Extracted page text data
▬▬▬▬▬▬
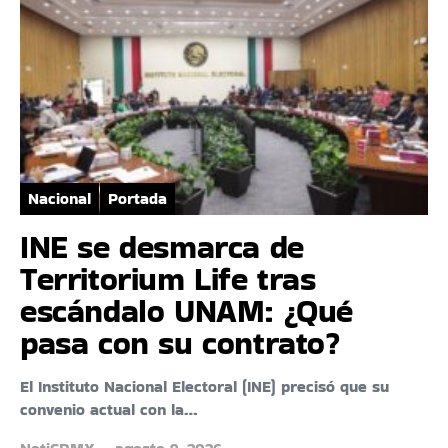
Nacional
Portada
INE se desmarca de
Territorium Life tras
escándalo UNAM: ¿Qué
pasa con su contrato?
El Instituto Nacional Electoral (INE) precisó que su
convenio actual con la…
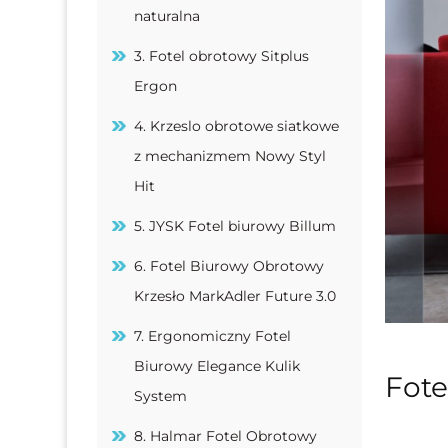
naturalna
3. Fotel obrotowy Sitplus
Ergon
4. Krzeslo obrotowe siatkowe
z mechanizmem Nowy Styl
Hit
5. JYSK Fotel biurowy Billum
6. Fotel Biurowy Obrotowy
Krzesło MarkAdler Future 3.0
7. Ergonomiczny Fotel
Biurowy Elegance Kulik
Fote
System
8. Halmar Fotel Obrotowy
▬▬▬▬▬▬
Exercise prompt
Please return all lines from the records that hold the word "Fotel".

Answer to this exercise
3. Fotel obrotowy Sitplus
5. JYSK Fotel biurowy Billum
6. Fotel Biurowy Obrotowy
7. Ergonomiczny Fotel
8. Halmar Fotel Obrotowy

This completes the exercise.